*WORK TO COMPLETE*: Begin the copy at the line containing "The most comprehensive" in the data below and end it at the line containing "need to work", keeping each line exact and leaving out pictures.

*DATA LISTING*:
========================================================================

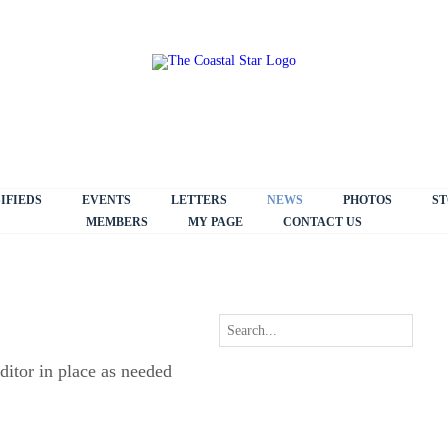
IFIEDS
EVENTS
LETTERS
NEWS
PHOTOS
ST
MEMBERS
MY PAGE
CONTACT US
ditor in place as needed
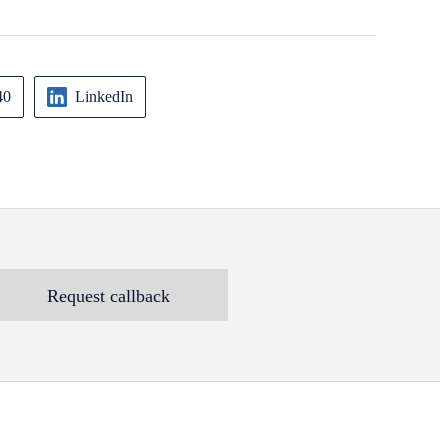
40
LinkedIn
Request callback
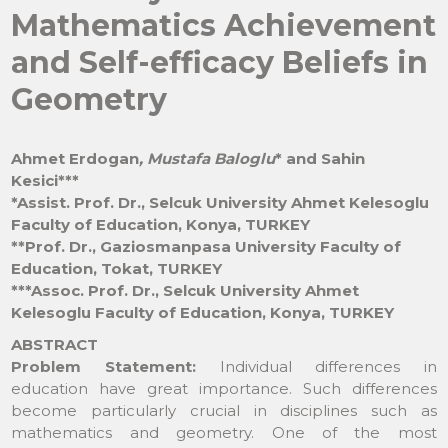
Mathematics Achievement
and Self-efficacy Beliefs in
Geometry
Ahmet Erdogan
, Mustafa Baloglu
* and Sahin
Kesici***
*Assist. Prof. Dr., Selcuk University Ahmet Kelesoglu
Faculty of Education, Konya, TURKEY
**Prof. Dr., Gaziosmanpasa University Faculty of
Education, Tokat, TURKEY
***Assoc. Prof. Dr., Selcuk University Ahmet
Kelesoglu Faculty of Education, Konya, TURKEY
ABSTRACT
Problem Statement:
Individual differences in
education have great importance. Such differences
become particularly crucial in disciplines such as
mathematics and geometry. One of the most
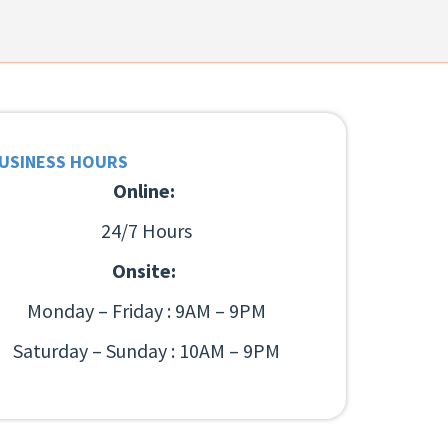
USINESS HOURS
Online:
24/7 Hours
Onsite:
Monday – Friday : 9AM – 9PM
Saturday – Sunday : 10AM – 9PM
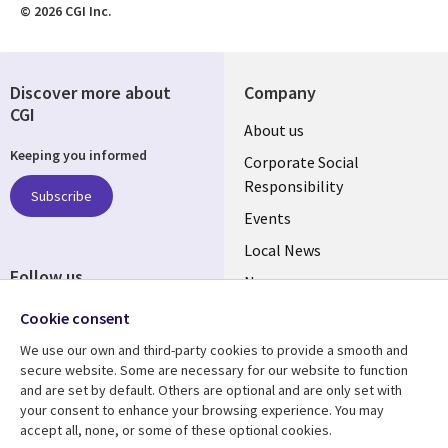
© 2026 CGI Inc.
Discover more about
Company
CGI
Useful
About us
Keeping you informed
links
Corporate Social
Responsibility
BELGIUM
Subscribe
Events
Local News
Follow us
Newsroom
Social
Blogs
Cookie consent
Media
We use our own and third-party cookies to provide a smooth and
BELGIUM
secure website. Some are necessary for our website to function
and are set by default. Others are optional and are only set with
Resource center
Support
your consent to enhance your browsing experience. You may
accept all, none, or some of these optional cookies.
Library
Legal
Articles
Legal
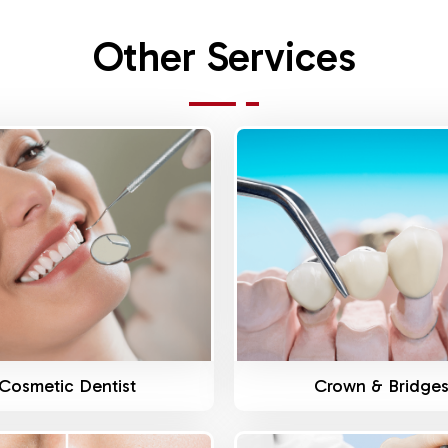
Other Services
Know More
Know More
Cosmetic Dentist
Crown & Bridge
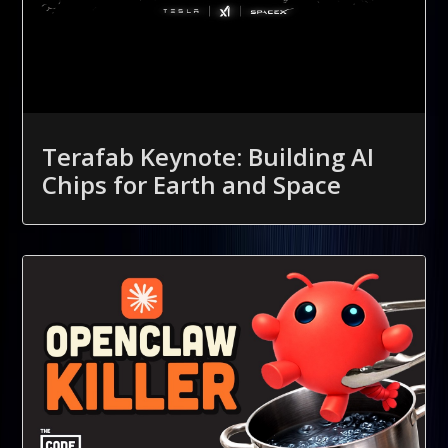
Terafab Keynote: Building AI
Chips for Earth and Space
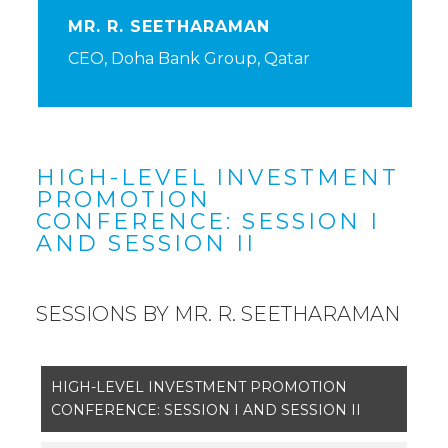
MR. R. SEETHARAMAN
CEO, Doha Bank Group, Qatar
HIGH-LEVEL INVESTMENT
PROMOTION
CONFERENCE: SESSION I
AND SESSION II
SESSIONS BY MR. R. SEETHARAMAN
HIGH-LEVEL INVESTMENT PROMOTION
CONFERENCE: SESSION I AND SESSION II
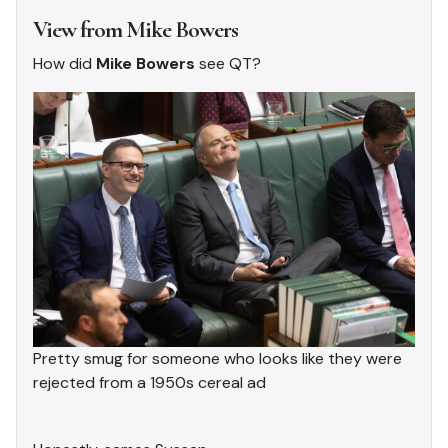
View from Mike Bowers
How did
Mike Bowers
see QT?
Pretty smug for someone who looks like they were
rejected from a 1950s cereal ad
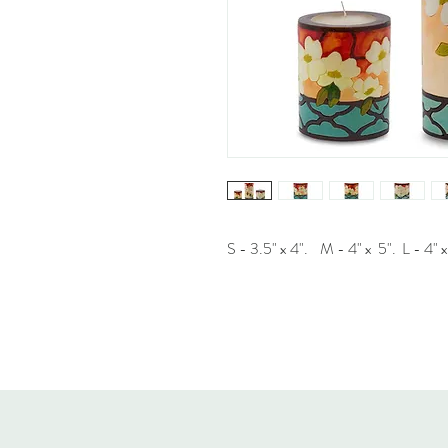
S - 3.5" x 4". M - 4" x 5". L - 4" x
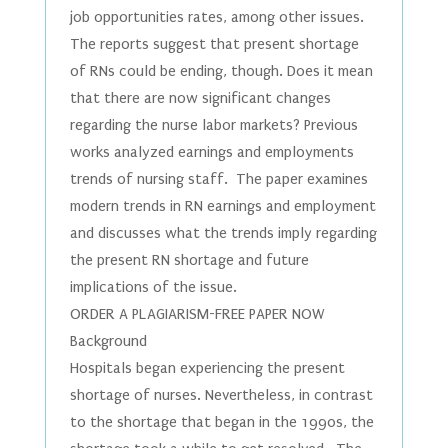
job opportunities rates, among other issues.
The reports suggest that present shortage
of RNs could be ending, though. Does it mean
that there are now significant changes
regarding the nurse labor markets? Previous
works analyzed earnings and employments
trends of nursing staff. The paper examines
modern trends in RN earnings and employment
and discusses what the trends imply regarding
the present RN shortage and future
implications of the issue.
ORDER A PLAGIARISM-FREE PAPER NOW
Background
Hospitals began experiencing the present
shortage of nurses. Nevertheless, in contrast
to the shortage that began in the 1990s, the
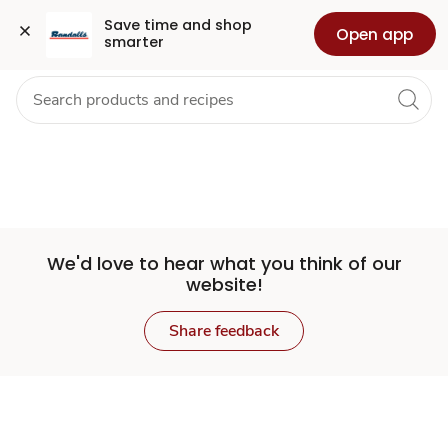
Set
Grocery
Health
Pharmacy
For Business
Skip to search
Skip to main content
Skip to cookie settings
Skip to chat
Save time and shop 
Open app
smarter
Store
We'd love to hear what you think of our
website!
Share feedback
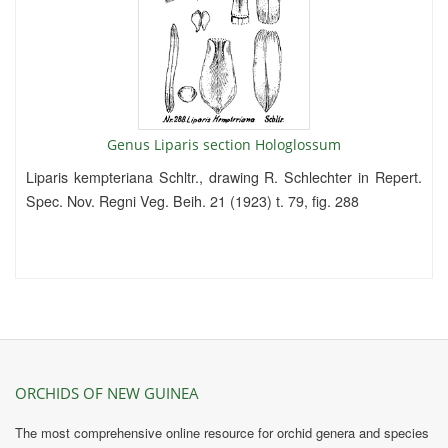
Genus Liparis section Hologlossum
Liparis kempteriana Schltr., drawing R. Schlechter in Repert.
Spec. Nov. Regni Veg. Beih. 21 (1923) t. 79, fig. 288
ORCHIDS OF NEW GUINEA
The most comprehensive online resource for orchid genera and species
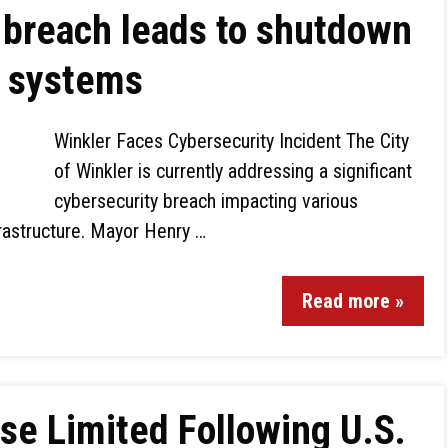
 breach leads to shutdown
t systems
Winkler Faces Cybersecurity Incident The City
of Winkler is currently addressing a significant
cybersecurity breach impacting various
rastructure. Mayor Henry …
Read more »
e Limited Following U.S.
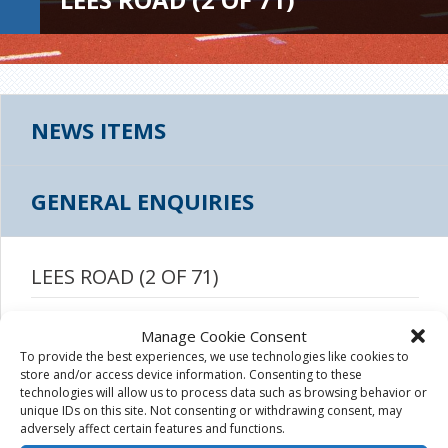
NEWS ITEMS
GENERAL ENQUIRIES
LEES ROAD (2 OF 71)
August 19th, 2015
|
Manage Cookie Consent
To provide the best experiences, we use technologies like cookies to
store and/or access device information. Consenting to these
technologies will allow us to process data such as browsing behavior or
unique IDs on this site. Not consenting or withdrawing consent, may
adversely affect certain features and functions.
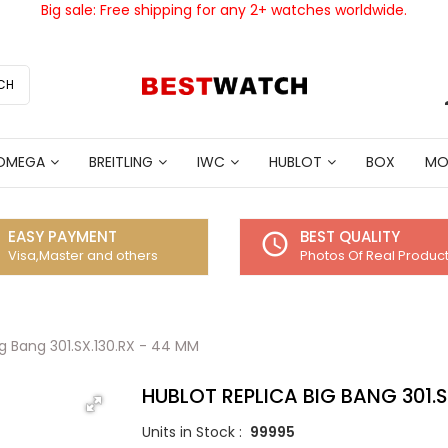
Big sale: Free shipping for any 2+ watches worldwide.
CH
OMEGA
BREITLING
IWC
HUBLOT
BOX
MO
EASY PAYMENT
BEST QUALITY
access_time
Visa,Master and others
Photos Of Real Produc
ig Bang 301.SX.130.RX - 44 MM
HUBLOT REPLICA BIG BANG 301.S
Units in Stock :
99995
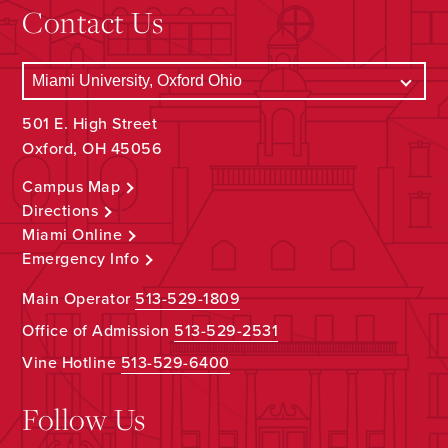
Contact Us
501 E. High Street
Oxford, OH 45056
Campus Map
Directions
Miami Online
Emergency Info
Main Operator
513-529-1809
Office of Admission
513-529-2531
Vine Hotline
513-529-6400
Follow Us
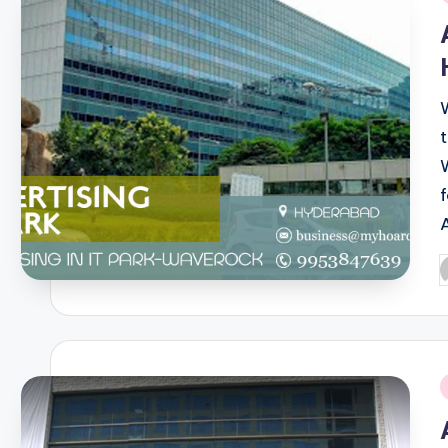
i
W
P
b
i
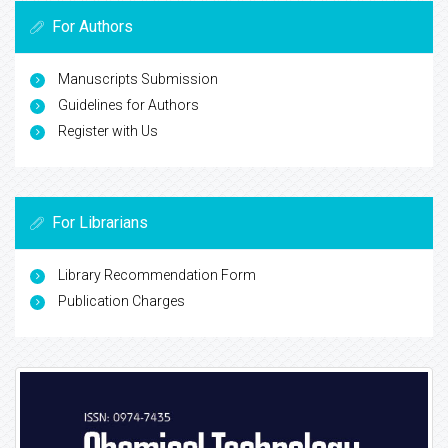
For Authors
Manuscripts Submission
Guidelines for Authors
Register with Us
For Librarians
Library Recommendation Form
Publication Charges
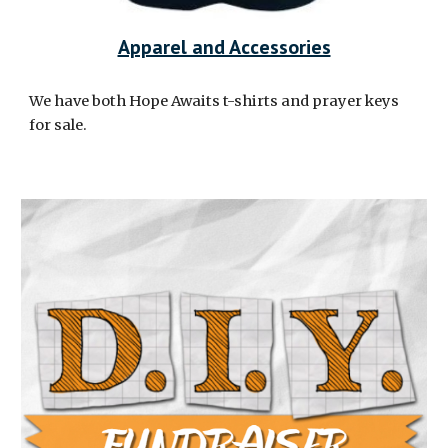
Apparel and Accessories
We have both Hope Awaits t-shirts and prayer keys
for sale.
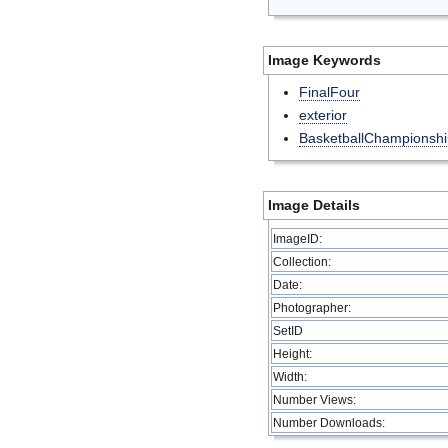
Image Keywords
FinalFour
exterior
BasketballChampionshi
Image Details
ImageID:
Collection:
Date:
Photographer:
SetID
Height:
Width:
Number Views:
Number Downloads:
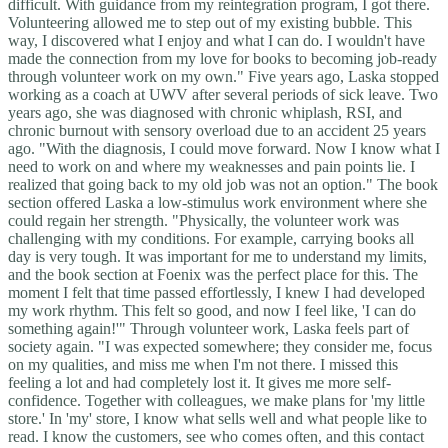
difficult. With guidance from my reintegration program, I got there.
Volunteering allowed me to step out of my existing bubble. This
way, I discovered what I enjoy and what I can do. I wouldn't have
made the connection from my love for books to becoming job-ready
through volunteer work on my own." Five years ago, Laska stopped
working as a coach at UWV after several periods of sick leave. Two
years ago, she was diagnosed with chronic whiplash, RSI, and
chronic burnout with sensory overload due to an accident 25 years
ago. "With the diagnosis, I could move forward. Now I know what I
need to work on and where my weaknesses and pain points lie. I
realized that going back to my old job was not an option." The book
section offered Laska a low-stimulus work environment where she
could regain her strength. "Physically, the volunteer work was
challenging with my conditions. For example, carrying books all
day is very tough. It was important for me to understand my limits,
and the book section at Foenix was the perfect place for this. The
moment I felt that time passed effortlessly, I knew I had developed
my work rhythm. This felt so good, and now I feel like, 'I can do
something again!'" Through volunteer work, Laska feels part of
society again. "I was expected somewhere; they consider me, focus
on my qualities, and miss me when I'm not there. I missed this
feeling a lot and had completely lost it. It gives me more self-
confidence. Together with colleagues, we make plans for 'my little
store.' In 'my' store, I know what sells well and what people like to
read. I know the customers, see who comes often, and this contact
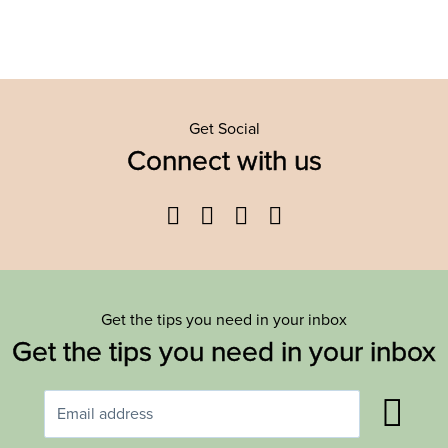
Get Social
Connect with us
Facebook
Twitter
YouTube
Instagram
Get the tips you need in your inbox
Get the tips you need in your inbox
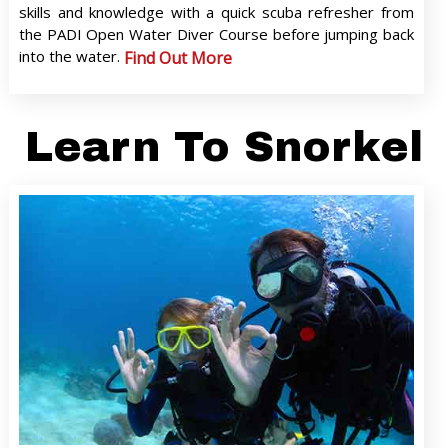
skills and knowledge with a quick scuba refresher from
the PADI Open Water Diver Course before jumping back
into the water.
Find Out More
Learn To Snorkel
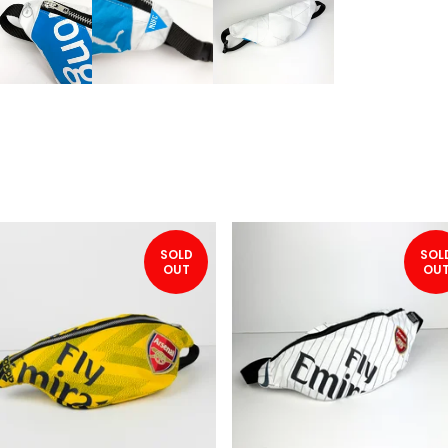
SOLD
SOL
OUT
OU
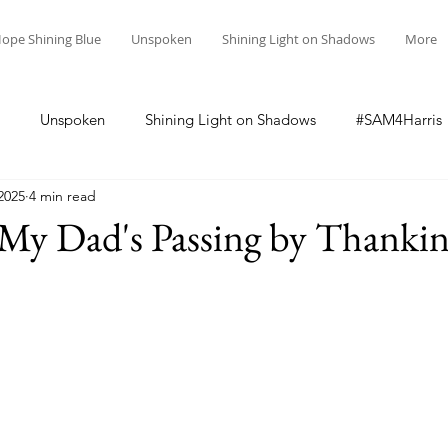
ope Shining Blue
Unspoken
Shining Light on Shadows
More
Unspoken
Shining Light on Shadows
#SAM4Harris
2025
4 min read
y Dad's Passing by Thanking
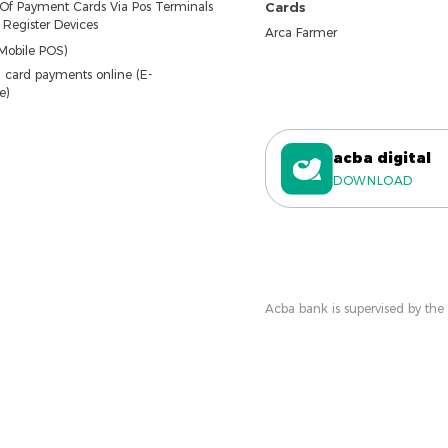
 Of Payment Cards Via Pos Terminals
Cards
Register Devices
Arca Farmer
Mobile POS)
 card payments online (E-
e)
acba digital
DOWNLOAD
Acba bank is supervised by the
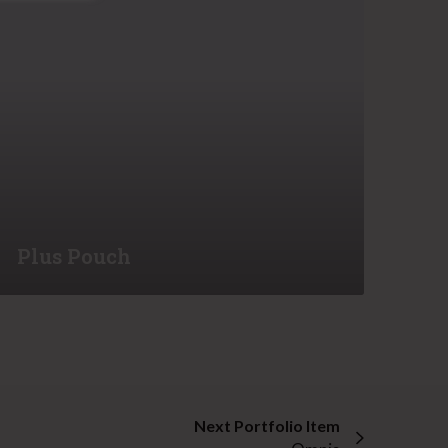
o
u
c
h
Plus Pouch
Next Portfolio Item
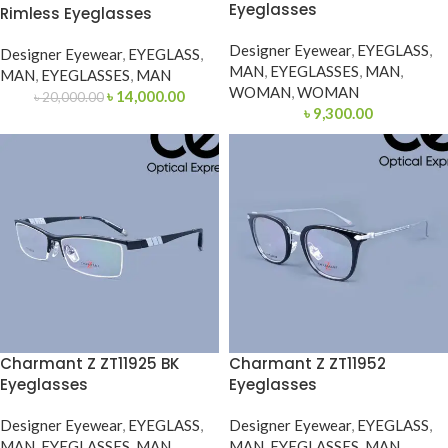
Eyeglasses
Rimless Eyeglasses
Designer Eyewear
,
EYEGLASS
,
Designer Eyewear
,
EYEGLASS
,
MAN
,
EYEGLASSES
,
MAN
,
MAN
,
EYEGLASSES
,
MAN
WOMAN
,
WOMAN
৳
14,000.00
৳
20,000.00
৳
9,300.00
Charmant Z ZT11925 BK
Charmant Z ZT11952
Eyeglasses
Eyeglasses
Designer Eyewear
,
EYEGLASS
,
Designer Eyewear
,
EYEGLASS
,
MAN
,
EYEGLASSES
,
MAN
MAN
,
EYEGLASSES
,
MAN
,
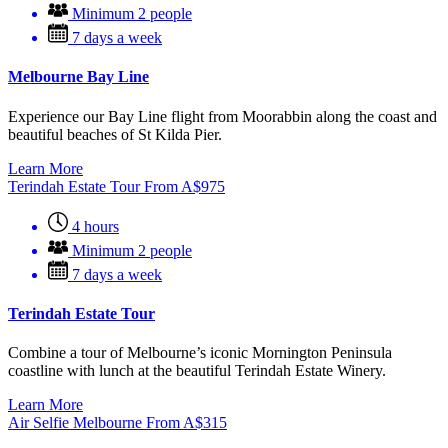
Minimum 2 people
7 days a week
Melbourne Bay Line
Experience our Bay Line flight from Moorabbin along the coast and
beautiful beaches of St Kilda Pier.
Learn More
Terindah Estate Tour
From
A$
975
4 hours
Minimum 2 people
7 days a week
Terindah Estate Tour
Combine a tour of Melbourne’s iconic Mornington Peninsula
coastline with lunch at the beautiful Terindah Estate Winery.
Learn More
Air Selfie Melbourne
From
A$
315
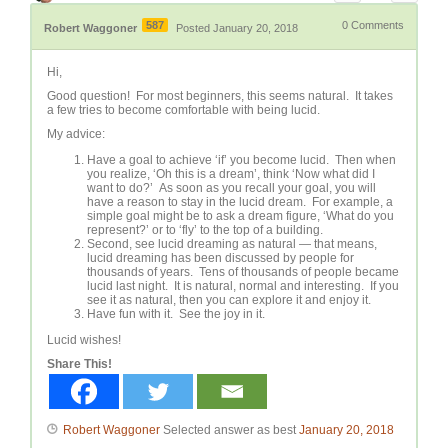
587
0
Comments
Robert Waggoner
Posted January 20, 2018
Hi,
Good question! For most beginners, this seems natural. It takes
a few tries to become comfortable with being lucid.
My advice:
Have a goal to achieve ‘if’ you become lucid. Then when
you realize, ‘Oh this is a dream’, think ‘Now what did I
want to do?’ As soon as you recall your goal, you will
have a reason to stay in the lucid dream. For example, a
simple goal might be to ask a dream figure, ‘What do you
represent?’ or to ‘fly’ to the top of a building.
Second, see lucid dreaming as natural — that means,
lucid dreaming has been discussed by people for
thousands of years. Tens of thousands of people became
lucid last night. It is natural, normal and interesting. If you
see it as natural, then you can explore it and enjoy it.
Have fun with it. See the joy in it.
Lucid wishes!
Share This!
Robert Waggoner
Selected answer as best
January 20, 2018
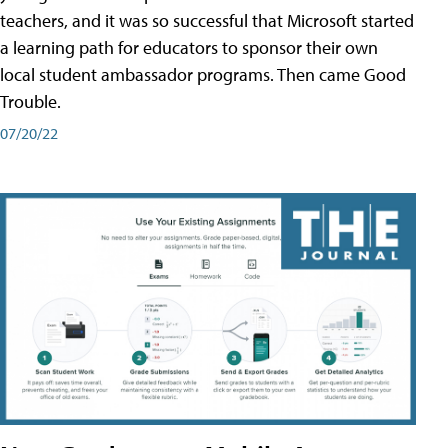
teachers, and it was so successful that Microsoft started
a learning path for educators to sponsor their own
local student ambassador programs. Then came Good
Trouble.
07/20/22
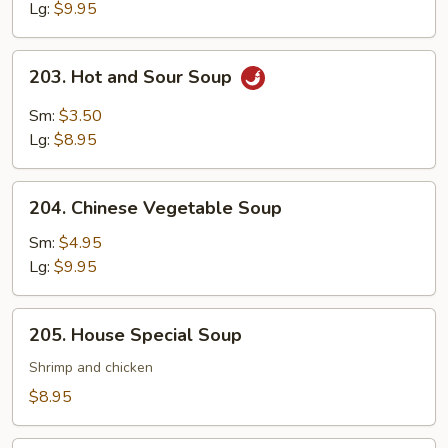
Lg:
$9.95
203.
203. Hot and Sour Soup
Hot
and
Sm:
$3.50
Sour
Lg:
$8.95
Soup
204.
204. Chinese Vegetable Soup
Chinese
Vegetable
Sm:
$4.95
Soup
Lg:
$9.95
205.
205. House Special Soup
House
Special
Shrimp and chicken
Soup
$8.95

========================================================================

*RESPONSE BOX*:
The most comprehensive online resource for orchid genera and species
 breach leads to shutdown
t systems
Winkler Faces Cybersecurity Incident The City
of Winkler is currently addressing a significant
cybersecurity breach impacting various
rastructure. Mayor Henry …
Read more »
e Limited Following U.S.
NEWS ITEMS
GENERAL ENQUIRIES
LEES ROAD (2 OF 71)
August 19th, 2015
|
Manage Cookie Consent
To provide the best experiences, we use technologies like cookies to
store and/or access device information. Consenting to these
technologies will allow us to process data such as browsing behavior or
unique IDs on this site. Not consenting or withdrawing consent, may
adversely affect certain features and functions.
Big sale: Free shipping for any 2+ watches worldwide.
CH
OMEGA
BREITLING
IWC
HUBLOT
BOX
MO
EASY PAYMENT
BEST QUALITY
access_time
Visa,Master and others
Photos Of Real Produc
ig Bang 301.SX.130.RX - 44 MM
HUBLOT REPLICA BIG BANG 301.S
Units in Stock :
99995
Contact Us
501 E. High Street
Oxford, OH 45056
Campus Map
Directions
Miami Online
Emergency Info
Main Operator
513-529-1809
Office of Admission
513-529-2531
Vine Hotline
513-529-6400
Follow Us
i
W
P
b
i
For Authors
Manuscripts Submission
Guidelines for Authors
Register with Us
For Librarians
Library Recommendation Form
Publication Charges
Apparel and Accessories
We have both Hope Awaits t-shirts and prayer keys
for sale.
Image Keywords
FinalFour
exterior
BasketballChampionshi
Image Details
ImageID:
Collection:
Date:
Photographer:
SetID
Height:
Width:
Number Views:
Number Downloads:
difficult. With guidance from my reintegration program, I got there.
Volunteering allowed me to step out of my existing bubble. This
way, I discovered what I enjoy and what I can do. I wouldn't have
made the connection from my love for books to becoming job-ready
through volunteer work on my own." Five years ago, Laska stopped
working as a coach at UWV after several periods of sick leave. Two
years ago, she was diagnosed with chronic whiplash, RSI, and
chronic burnout with sensory overload due to an accident 25 years
ago. "With the diagnosis, I could move forward. Now I know what I
need to work on and where my weaknesses and pain points lie. I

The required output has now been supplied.